TASK INSTRUCTIONS: Pictures aside, print all of the data below exactly as written.
MATERIAL SUPPLIED START
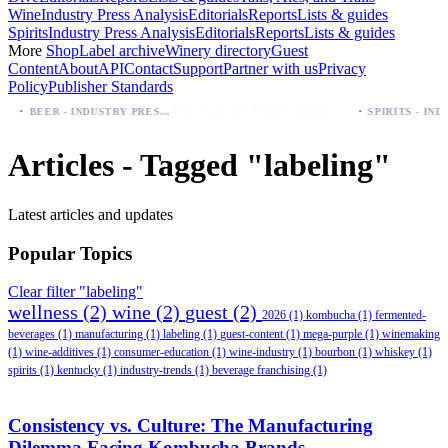
Wine
Industry Press Analysis
Editorials
Reports
Lists & guides
Spirits
Industry Press Analysis
Editorials
Reports
Lists & guides
More
Shop
Label archive
Winery directory
Guest
Content
About
API
Contact
Support
Partner with us
Privacy
Policy
Publisher Standards
·
·
Palo Azul Tea Secures Nationwide Vitamin Shoppe Deal, Expands to 1,000+ Stores
BEER - INDUSTRY PRESS ANALYSIS
Articles - Tagged "labeling"
Latest articles and updates
Popular Topics
Clear filter "labeling"
wellness
(2)
wine
(2)
guest
(2)
2026
(1)
kombucha
(1)
fermented-
beverages
(1)
manufacturing
(1)
labeling
(1)
guest-content
(1)
mega-purple
(1)
winemaking
(1)
wine-additives
(1)
consumer-education
(1)
wine-industry
(1)
bourbon
(1)
whiskey
(1)
spirits
(1)
kentucky
(1)
industry-trends
(1)
beverage franchising
(1)
Consistency vs. Culture: The Manufacturing
Dilemma Facing Kombucha Brands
MATERIAL SUPPLIED END
EXERCISE SOLUTION:
Wine
Industry Press Analysis
Editorials
Reports
Lists & guides
Spirits
Industry Press Analysis
Editorials
Reports
Lists & guides
More
Shop
Label archive
Winery directory
Guest
Content
About
API
Contact
Support
Partner with us
Privacy
Policy
Publisher Standards
·
·
Palo Azul Tea Secures Nationwide Vitamin Shoppe Deal, Expands to 1,000+ Stores
BEER - INDUSTRY PRESS ANALYSIS
Articles - Tagged "labeling"
Latest articles and updates
Popular Topics
Clear filter "labeling"
wellness
(2)
wine
(2)
guest
(2)
2026
(1)
kombucha
(1)
fermented-
beverages
(1)
manufacturing
(1)
labeling
(1)
guest-content
(1)
mega-purple
(1)
winemaking
(1)
wine-additives
(1)
consumer-education
(1)
wine-industry
(1)
bourbon
(1)
whiskey
(1)
spirits
(1)
kentucky
(1)
industry-trends
(1)
beverage franchising
(1)
Consistency vs. Culture: The Manufacturing
Dilemma Facing Kombucha Brands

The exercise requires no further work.